Железнобокий не ответил. Он зачерпнул полную горсть воды и плеснул на лекаря.
– Уй-я!
– Весла в руки, – приказал князь, – и толкаем!
Варяги разобрали весла и пристроились пихать скедию – кто нос, кто корму, кто посередке.
Олег зашел в воду по пояс и уперся веслом в борт. Это было нетрудно, течение и само несло скедию, надо было только удерживать «Сокола» на курсе, чтобы кораблик не развернуло.
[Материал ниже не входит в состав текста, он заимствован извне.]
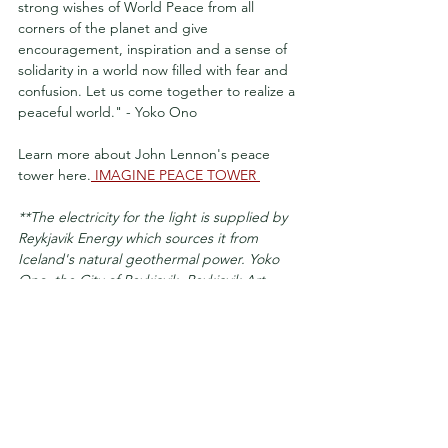
strong wishes of World Peace from all 
corners of the planet and give 
encouragement, inspiration and a sense of 
solidarity in a world now filled with fear and 
confusion. Let us come together to realize a 
peaceful world." - Yoko Ono
Learn more about John Lennon's peace 
tower here.
 IMAGINE PEACE TOWER 
**The electricity for the light is supplied by 
Reykjavik Energy which sources it from 
Iceland's natural geothermal power. Yoko 
Ono, the City of Reykjavik, Reykjavik Art 
Museum, and Reykjavik Energy worked 
closely together make the Imagine Peace 
Tower a reality in John Lennon's honor.
reykjavik
iceland travel
john lennon
yoko ono
peace tower
october
videy Island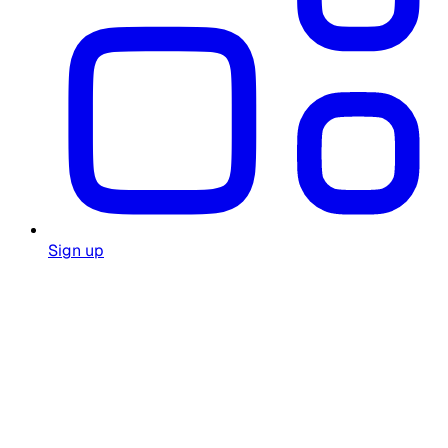
Sign up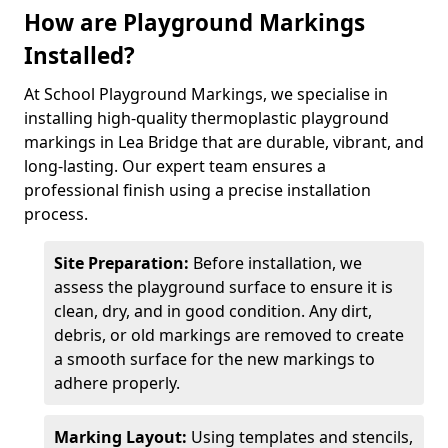
How are Playground Markings
Installed?
At School Playground Markings, we specialise in
installing high-quality thermoplastic playground
markings in Lea Bridge that are durable, vibrant, and
long-lasting. Our expert team ensures a
professional finish using a precise installation
process.
Site Preparation:
Before installation, we
assess the playground surface to ensure it is
clean, dry, and in good condition. Any dirt,
debris, or old markings are removed to create
a smooth surface for the new markings to
adhere properly.
Marking Layout:
Using templates and stencils,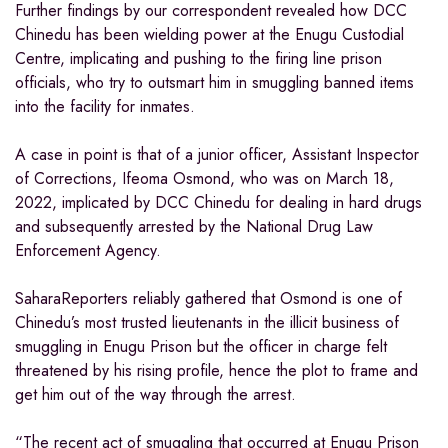
Further findings by our correspondent revealed how DCC
Chinedu has been wielding power at the Enugu Custodial
Centre, implicating and pushing to the firing line prison
officials, who try to outsmart him in smuggling banned items
into the facility for inmates.
A case in point is that of a junior officer, Assistant Inspector
of Corrections, Ifeoma Osmond, who was on March 18,
2022, implicated by DCC Chinedu for dealing in hard drugs
and subsequently arrested by the National Drug Law
Enforcement Agency.
SaharaReporters reliably gathered that Osmond is one of
Chinedu’s most trusted lieutenants in the illicit business of
smuggling in Enugu Prison but the officer in charge felt
threatened by his rising profile, hence the plot to frame and
get him out of the way through the arrest.
“The recent act of smuggling that occurred at Enugu Prison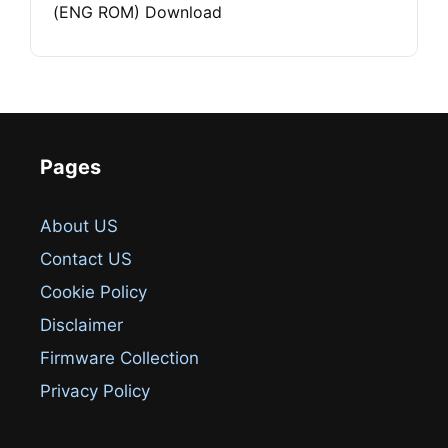
(ENG ROM) Download
Pages
About US
Contact US
Cookie Policy
Disclaimer
Firmware Collection
Privacy Policy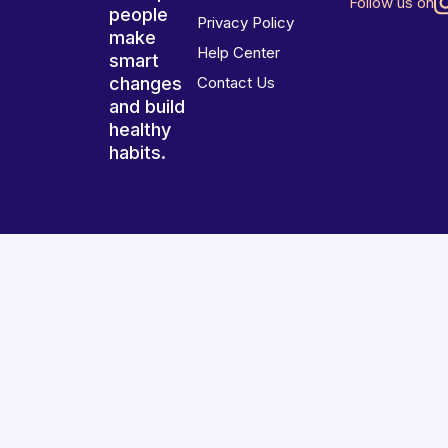
Follow us on
people
Privacy Policy
make
Help Center
smart
changes
Contact Us
and build
healthy
habits.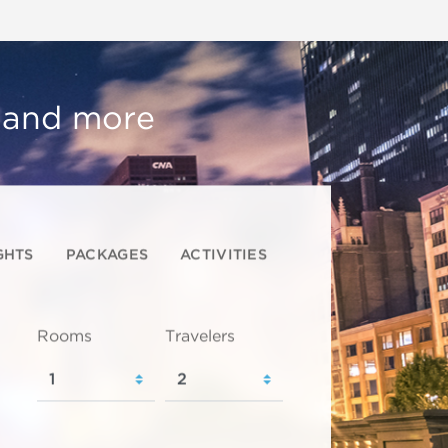
, and more
GHTS
PACKAGES
ACTIVITIES
Rooms
Travelers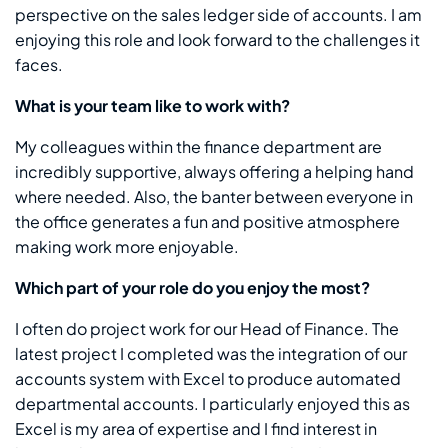
perspective on the sales ledger side of accounts. I am
enjoying this role and look forward to the challenges it
faces.
What is your team like to work with?
My colleagues within the finance department are
incredibly supportive, always offering a helping hand
where needed. Also, the banter between everyone in
the office generates a fun and positive atmosphere
making work more enjoyable.
Which part of your role do you enjoy the most?
I often do project work for our Head of Finance. The
latest project I completed was the integration of our
accounts system with Excel to produce automated
departmental accounts. I particularly enjoyed this as
Excel is my area of expertise and I find interest in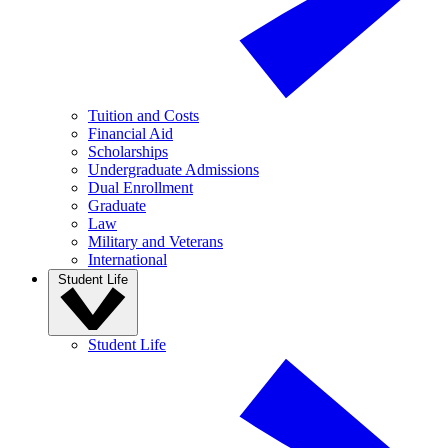
Tuition and Costs
Financial Aid
Scholarships
Undergraduate Admissions
Dual Enrollment
Graduate
Law
Military and Veterans
International
Student Life
Student Life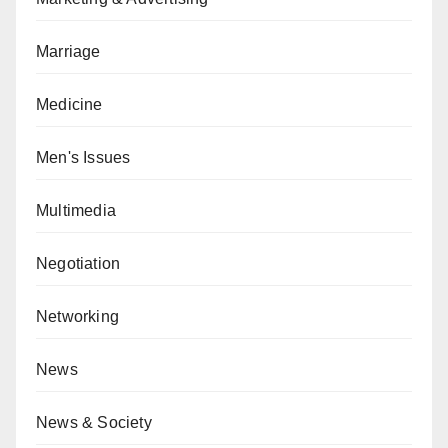
Marriage
Medicine
Men's Issues
Multimedia
Negotiation
Networking
News
News & Society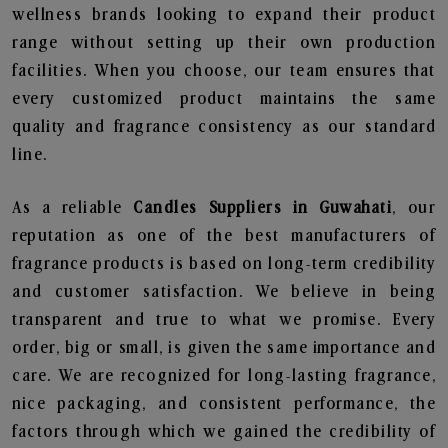
wellness brands looking to expand their product
range without setting up their own production
facilities. When you choose, our team ensures that
every customized product maintains the same
quality and fragrance consistency as our standard
line.
As a reliable
Candles Suppliers in Guwahati
, our
reputation as one of the best manufacturers of
fragrance products is based on long-term credibility
and customer satisfaction. We believe in being
transparent and true to what we promise. Every
order, big or small, is given the same importance and
care. We are recognized for long-lasting fragrance,
nice packaging, and consistent performance, the
factors through which we gained the credibility of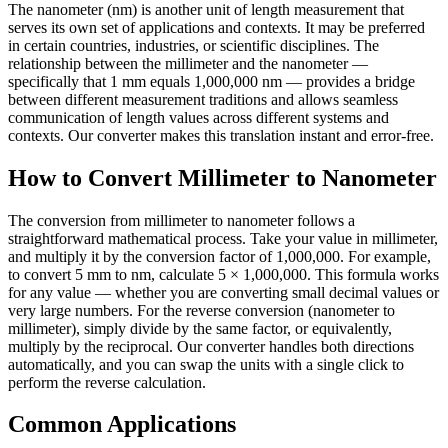
The nanometer (nm) is another unit of length measurement that
serves its own set of applications and contexts. It may be preferred
in certain countries, industries, or scientific disciplines. The
relationship between the millimeter and the nanometer —
specifically that 1 mm equals 1,000,000 nm — provides a bridge
between different measurement traditions and allows seamless
communication of length values across different systems and
contexts. Our converter makes this translation instant and error-free.
How to Convert Millimeter to Nanometer
The conversion from millimeter to nanometer follows a
straightforward mathematical process. Take your value in millimeter,
and multiply it by the conversion factor of 1,000,000. For example,
to convert 5 mm to nm, calculate 5 × 1,000,000. This formula works
for any value — whether you are converting small decimal values or
very large numbers. For the reverse conversion (nanometer to
millimeter), simply divide by the same factor, or equivalently,
multiply by the reciprocal. Our converter handles both directions
automatically, and you can swap the units with a single click to
perform the reverse calculation.
Common Applications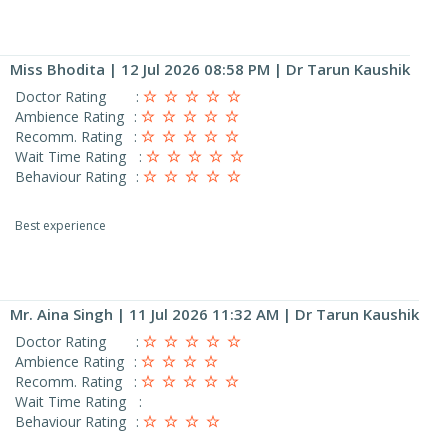
Miss Bhodita
| 12 Jul 2026 08:58 PM | Dr Tarun Kaushik
Doctor Rating
:
Ambience Rating
:
Recomm. Rating
:
Wait Time Rating
:
Behaviour Rating
:
Best experience
Mr. Aina Singh
| 11 Jul 2026 11:32 AM | Dr Tarun Kaushik
Doctor Rating
:
Ambience Rating
:
Recomm. Rating
:
Wait Time Rating
:
Behaviour Rating
: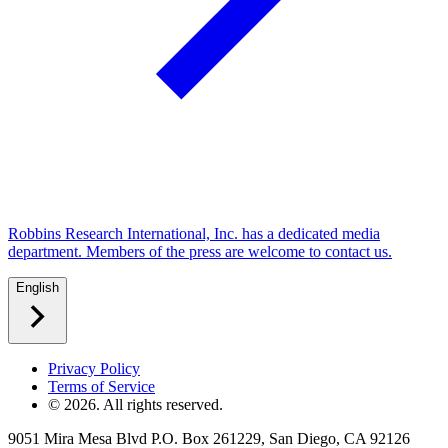
Robbins Research International, Inc. has a dedicated media
department. Members of the press are welcome to contact us.
English
Privacy Policy
Terms of Service
©
2026
. All rights reserved.
9051 Mira Mesa Blvd P.O. Box 261229, San Diego, CA 92126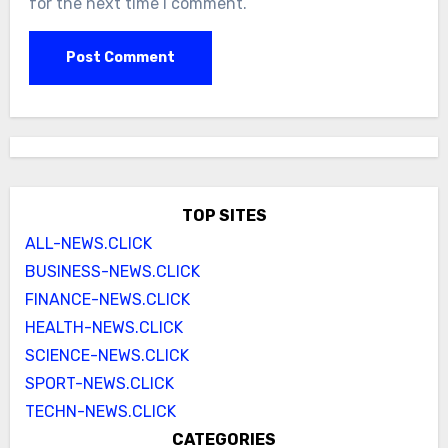
for the next time I comment.
TOP SITES
ALL-NEWS.CLICK
BUSINESS-NEWS.CLICK
FINANCE-NEWS.CLICK
HEALTH-NEWS.CLICK
SCIENCE-NEWS.CLICK
SPORT-NEWS.CLICK
TECHN-NEWS.CLICK
CATEGORIES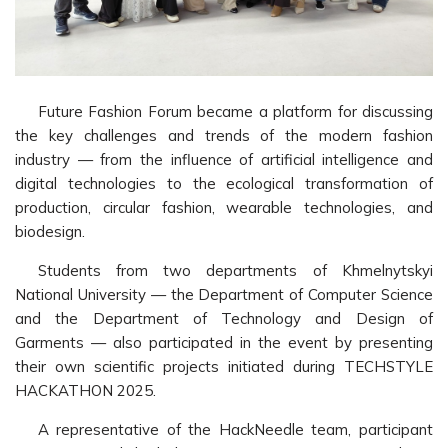
Future Fashion Forum became a platform for discussing
the key challenges and trends of the modern fashion
industry — from the influence of artificial intelligence and
digital technologies to the ecological transformation of
production, circular fashion, wearable technologies, and
biodesign.
Students from two departments of Khmelnytskyi
National University — the Department of Computer Science
and the Department of Technology and Design of
Garments — also participated in the event by presenting
their own scientific projects initiated during TECHSTYLE
HACKATHON 2025.
A representative of the HackNeedle team, participant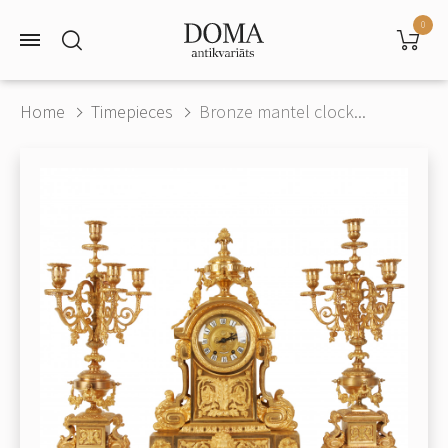
0
Home
Timepieces
Bronze mantel clock...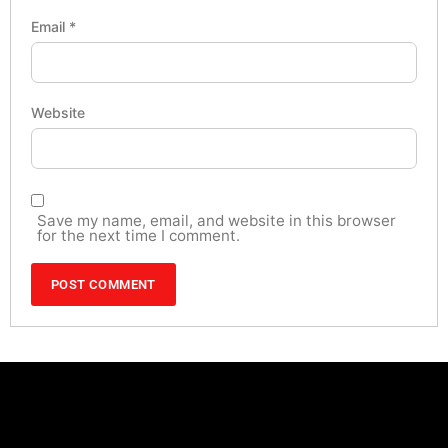
Email
*
Website
Save my name, email, and website in this browser
for the next time I comment.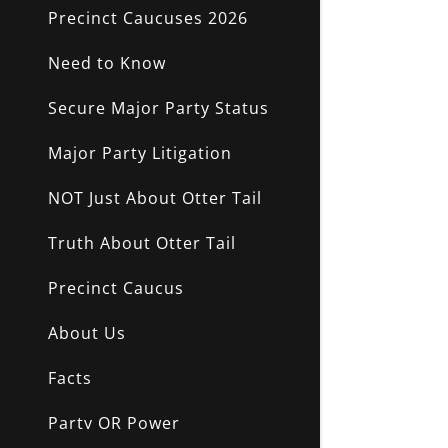
NO AFFILI
Precinct Caucuses 2026
Need to Know
Secure Major Party Status
Major Party Litigation
NOT Just About Otter Tail
Truth About Otter Tail
Precinct Caucus
About Us
Facts
Party OR Power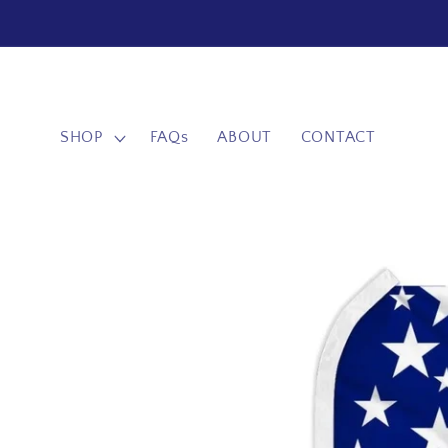
Skip to
content
SHOP
FAQs
ABOUT
CONTACT
Skip to
product
information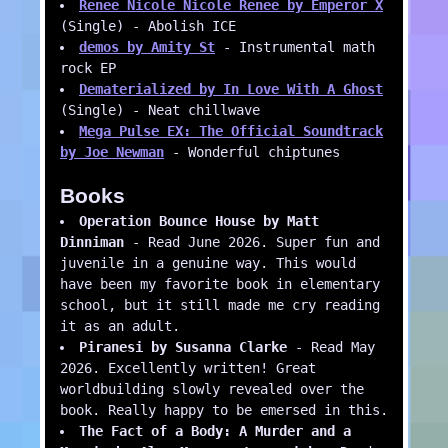
Renee Nicole Nicole Renee by Emperor X
(Single) - Abolish ICE
demos by Amity St
- Instrumental math
rock EP
Dematerialized by In Love With A Ghost
(Single) - Neat chillwave
Mega Pulse EX: The Official Soundtrack
by Joe Newman
- Wonderful chiptunes
Books
Operation Bounce House by Matt
Dinniman
- Read June 2026. Super fun and
juvenile in a genuine way. This would
have been my favorite book in elementary
school, but it still made me cry reading
it as an adult.
Piranesi by Susanna Clarke
- Read May
2026. Excellently written! Great
worldbuilding slowly revealed over the
book. Really happy to be emersed in this.
The Fact of a Body: A Murder and a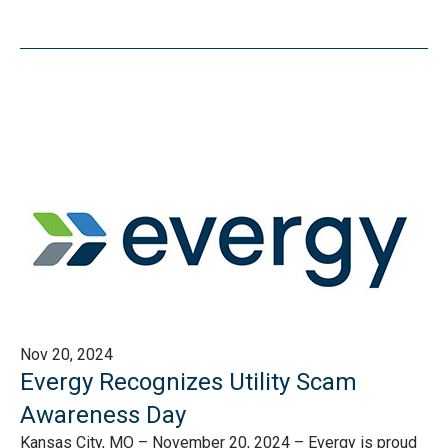
Nov 20, 2024
Evergy Recognizes Utility Scam
Awareness Day
Kansas City, MO – November 20, 2024 – Evergy is proud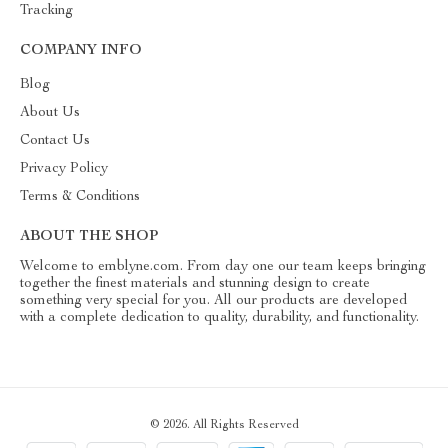
Tracking
COMPANY INFO
Blog
About Us
Contact Us
Privacy Policy
Terms & Conditions
ABOUT THE SHOP
Welcome to emblyne.com. From day one our team keeps bringing
together the finest materials and stunning design to create
something very special for you. All our products are developed
with a complete dedication to quality, durability, and functionality.
© 2026. All Rights Reserved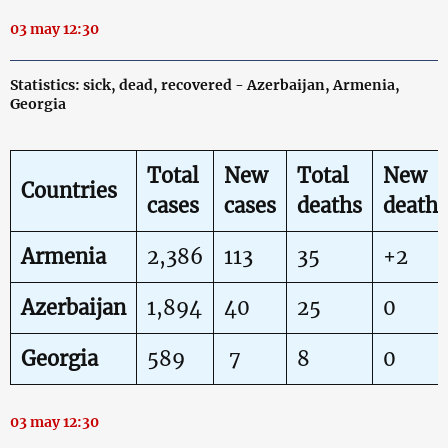
03 may 12:30
Statistics: sick, dead, recovered - Azerbaijan, Armenia,
Georgia
Total
New
Total
New
Countries
cases
cases
deaths
deaths
Armenia
2,386
113
35
+2
Azerbaijan
1,894
40
25
0
Georgia
589
7
8
0
03 may 12:30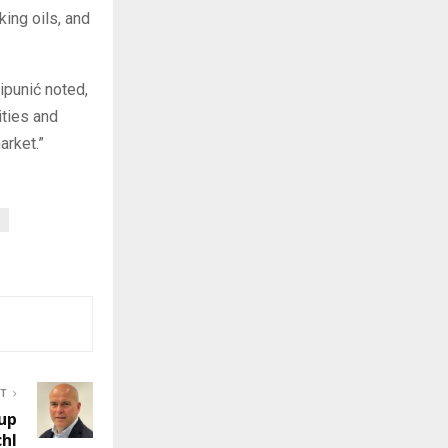
king oils, and
Pipunić noted,
ities and
arket.”
ST
up
chl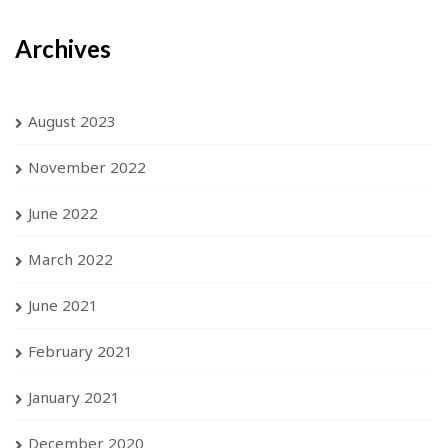
Archives
August 2023
November 2022
June 2022
March 2022
June 2021
February 2021
January 2021
December 2020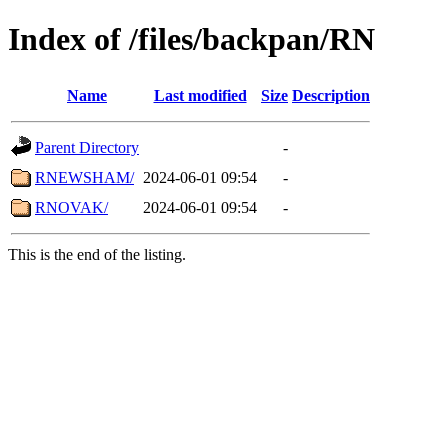
Index of /files/backpan/RN
Name
Last modified
Size
Description
Parent Directory
-
RNEWSHAM/
2024-06-01 09:54
-
RNOVAK/
2024-06-01 09:54
-
This is the end of the listing.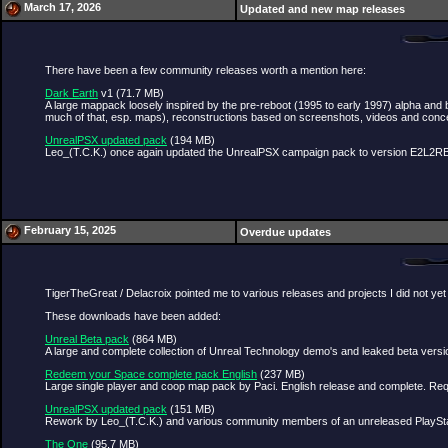
March 17, 2026
Updated and new map releases
There have been a few community releases worth a mention here:
Dark Earth
v1 (71.7 MB)
A large mappack loosely inspired by the pre-reboot (1995 to early 1997) alpha and 
much of that, esp. maps), reconstructions based on screenshots, videos and conc
UnrealPSX updated pack
(194 MB)
Leo_(T.C.K.) once again updated the UnrealPSX campaign pack to version E2L2RBHo
February 15, 2025
Overdue updates
TigerTheGreat / Delacroix pointed me to various releases and projects I did not yet
These downloads have been added:
Unreal Beta pack
(864 MB)
A large and complete collection of Unreal Technology demo's and leaked beta versi
Redeem your Space complete pack English
(237 MB)
Large single player and coop map pack by Paci. English release and complete. Re
UnrealPSX updated pack
(151 MB)
Rework by Leo_(T.C.K.) and various community members of an unreleased PlayStati
The One
(95.7 MB)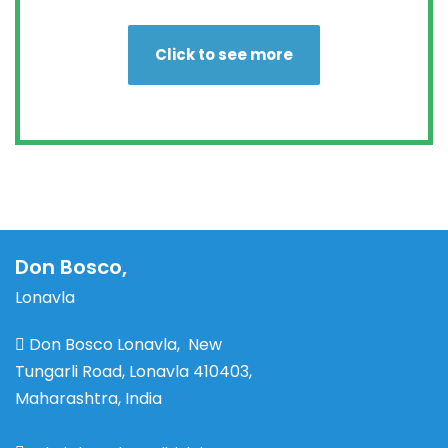
Click to see more
Don Bosco,
Lonavla
Don Bosco Lonavla, New
Tungarli Road, Lonavla 410403,
Maharashtra, India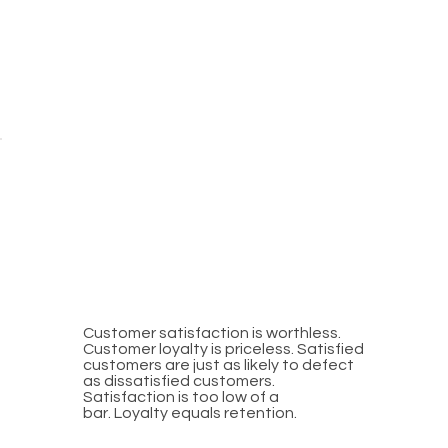
SATISFACTION VS.
LOYALTY
Customer satisfaction is worthless.
Customer loyalty is priceless. Satisfied
customers are just as likely to defect
as dissatisfied customers.
Satisfaction is too low of a
bar. Loyalty equals retention.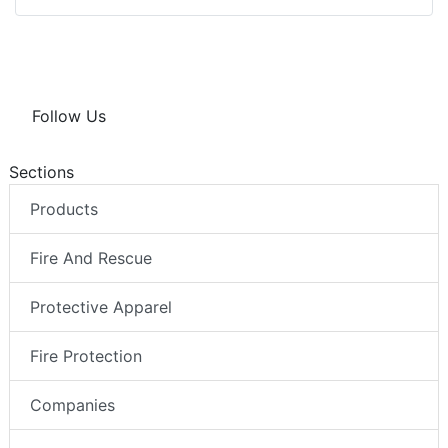
Follow Us
Sections
Products
Fire And Rescue
Protective Apparel
Fire Protection
Companies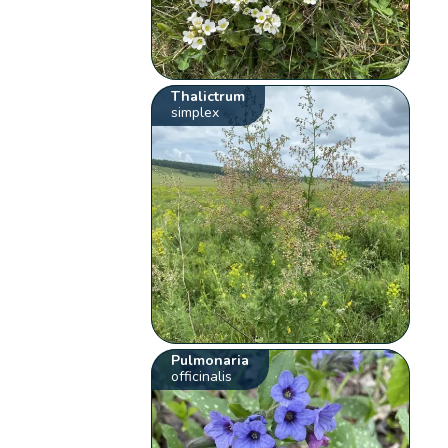
Thalictrum
simplex
Pulmonaria
officinalis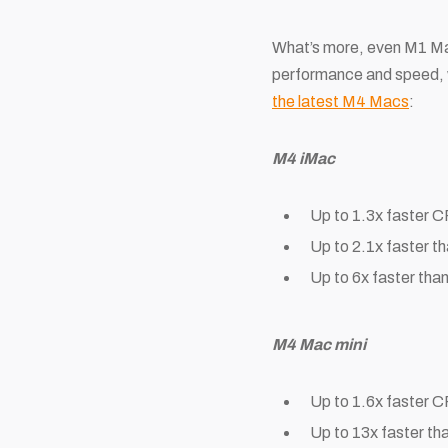
What’s more, even M1 Macs
performance and speed, wi
the latest M4 Macs
:
M4 iMac
Up to 1.3x faster 
Up to 2.1x faster 
Up to 6x faster tha
M4 Mac mini
Up to 1.6x faster 
Up to 13x faster th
И нужно было шагать, нащупывая босыми ногами дно, расшибая пальцы о камни, и удерживать тело от падения – Непр ощутимо толкал в спину. И еще одна нужда была в запасе – поглядывать на берег. Степь лежала вокруг. Дикое Поле. В любой момент из неприметной балки могли с визгом выметнуться печенеги, подло напасть, осыпать стрелами и скрыться, а тебе только и останется, что метаться по берегу в бессильной ярости. И хоронить потом павших.
– Выходит! – скомандовал Котян. – Сейчас четвертый – Айфор!
Айфор, или, как его звали славины, Ненасытец, был самым коварным. Но варяги настолько озябли и вымотались, что их уже ничто не могло взволновать, – хоть все водяные на них ополчись, они только отмахнутся от нечисти. Не до вас-де...
– Катки достат! – велел печенег-мореход.
Дрожа, растирая закоченевшее тело руками, члены экипажа перекидали на берег припасенные дубовые катки. Айфор обходят посуху, а плавсредство тащат волоком. Самое трудное – это выволочь скедию на берег, дальше будет полегче.
– Каток подставляй!
– Разом – взяли! Еще – взяли!
– Пошла! Наехала!
– Тяни!
– Толкай!
– Удерживай! Удерживай!
Сила и воля команды сработала – скедия, гудя днищем и струя воду на песок, выкатилась на берег. А теперь экипажу надо было сделать ровно шесть тысяч шагов, удерживая борта скедии. Вовремя подбирать катки за кормой и подставлять их с носа. И толкать. И тянуть. Удерживать. Подбирать. Подставлять.
Позади к берегу подходил «Стратим», русы, толкавшие кораблик, крякали, растирали розовые от холода ноги и готовились к ударному труду на волоке. Среди рослых варягов выделялся гигант Кирилл. Его тело было здорово помечено рубцами. Углядев Олега, ромей осклабил беззубую пасть. Сухов помахал ему в ответ. Учитель как-никак – чуть ли не год Кирилл обучал Полутролля языку ромеев.
– Шибче ходим! – весело заревел Клык. – Шибче!
– Вода холодная! – пожаловался кто-то.
– Щас ты у меня разогреешься, потом умоешься! А ну, взялись!
Олег навалился на скользкую корму «Сокола». Уперлись всею ватагой, напряглись, оттолкнулись... Пошла, родимая!
Впереди медленно двигалась скедия «Пардус», облепленная с бортов экипажем. А справа от Олега ревел Айфор. Вода на его двенадцати грядах металась от берега к берегу, разбиваясь о скалы, острые как меч. В воздухе висела водяная пыль, среди камней кружили водовороты.
...Когда гудящие ноги Сухова домерили последнюю тысячу шагов, и скедия снова закачалась на воде, сил в теле не осталось совершенно – легкие разрывались и свистели, как дырявые мехи, руки дрожали, а сердце занавешивало глаза кровью.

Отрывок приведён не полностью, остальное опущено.